Il farfarello scaccia-tosse Quei fiori giallo canarino usati anche per salare i cibi
Il nome botanico, Tussilago farfara, della famiglia delle Compositae, deriva dall’uso che se n’è fatto nel corso dei secoli passati: Tussis ago, in (mia) traduzione maccheronica «scaccia tosse»; farfara pare derivi dalla farina, perché la parte inferiore delle foglie è farinosa e bianca. Il nome volgare è farfarella o farfarello.
I miei testi sostengono che già dai tempi dei romani le foglie, raccolte in autunno, si usavano per calmare la tosse, la raucedine e il catarro. Leggo che foglie e fiori contengono potassio, sodio, calcio, magnesio, inulina – un glucoside amaro -, acidi, fitosterine e altri componenti di cui finora non conoscevo neppure l’esistenza.
Dai medici dell’antichità, gli Ippocratici, poi Galeno, Dioscoride, Plinio, e in tempi più recenti dal parroco Kneipp, ci giungono alte lodi su questa pianta, che, oltre alle proprietà descritte, pare abbia anche quella di combattere le infezioni. Prima della scoperta degli antibiotici serviva persino per curare i malati di tubercolosi, di scrofola, e gli attacchi d’asma. Le foglie fresche, schiacciate, leniscono bruciature, sfoghi della pelle e punture d’insetti.
Altre particolarità la rendono botanicamente interessante. Cresce benissimo su terreni magri, argillosi, umidi, trascurati. Appena si sgela il terreno, compaiono per primi i fiorellini a gruppi, di uno squillante colore giallo canarino.
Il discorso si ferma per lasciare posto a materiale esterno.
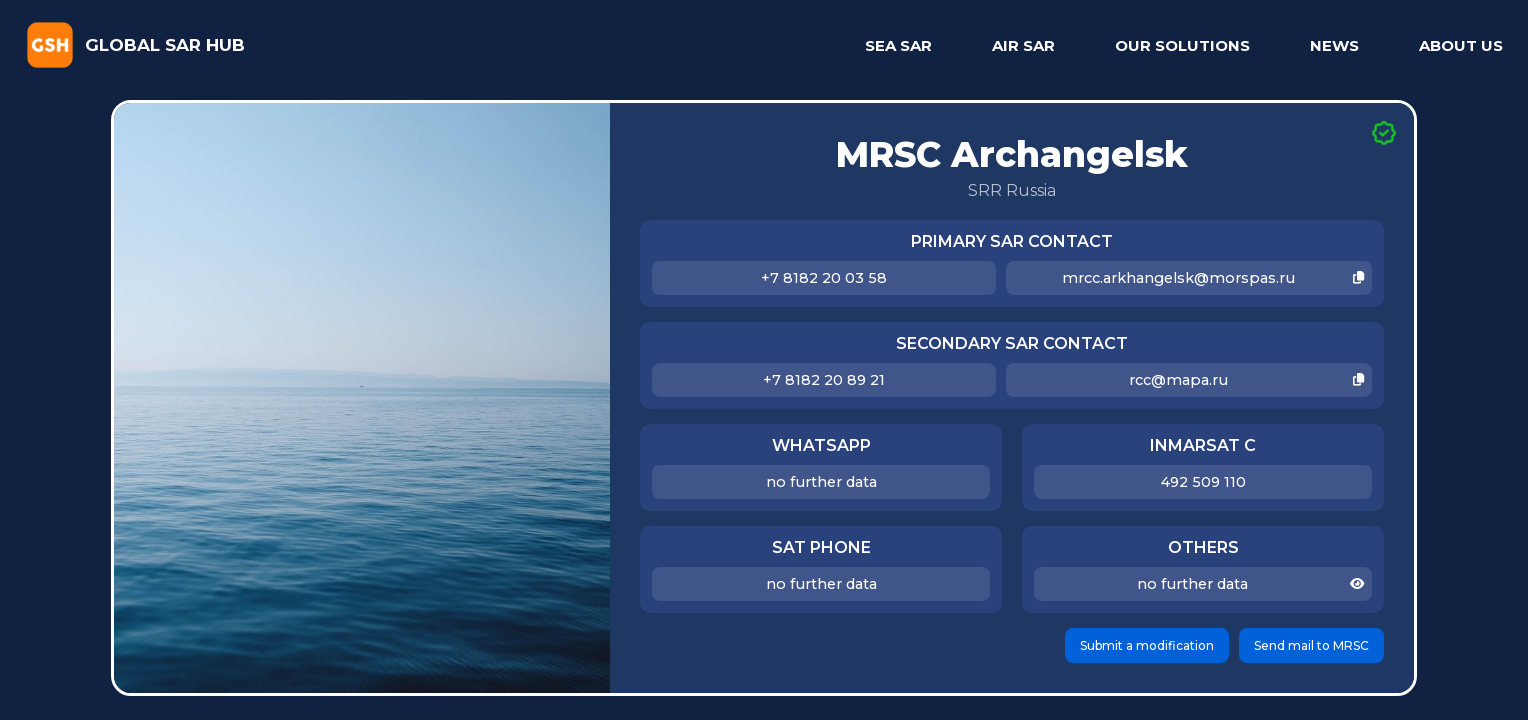 The image size is (1528, 720). I want to click on AIR SAR, so click(1023, 45).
Solo dopo alcune settimane escono anche le foglie; nei mesi estivi diventano molto grandi, ombreggiando il terreno sottostante. Emettendo fiori prima delle foglie è valso alla farfarella il nome in tedesco, «figlio prima del padre», dal latino Filius ante patrem. L’altro nome, più noto, è Huflattich, perché le foglie assomigliano a uno zoccolo equino, Huf, appunto. Le sue radici vanno molto in profondità, perciò nei campi non è benvenuto.
I contadini sostenevano che se i campi si aravano il giorno del Corpus Domini, la pianta sarebbe sparita definitivamente. Si diceva che i fiori del farfarello mescolati al fieno donassero ai cavalli un aspetto giovanile, focoso, perciò i mercanti li usavano spesso. Si sa inoltre che i nativi americani ne bruciavano le foglie; la cenere serviva per salare il cibo.
Ricordo che da piccola guardavo un po’ spaventata, però, mio malgrado, anche affascinata, i cosiddetti «ragazzacci» fumare le foglie di farfarello, mescolate a quelle di menta e asperula, in pipe artigianali fatte di tutoli di mais e rametti di sambuco svuotati. Non avrei mai osato imitarli.
Mio cugino era più coraggioso: le sedute dietro alte piante di ortiche mi parevano riunioni quasi spiritistiche, segrete, fascinose. Non mi pare che questo rito iniziatico al fumo abbia nociuto al gruppo dei monelli, tuttora vivi e vegeti, salvo uno, defunto per incidente stradale.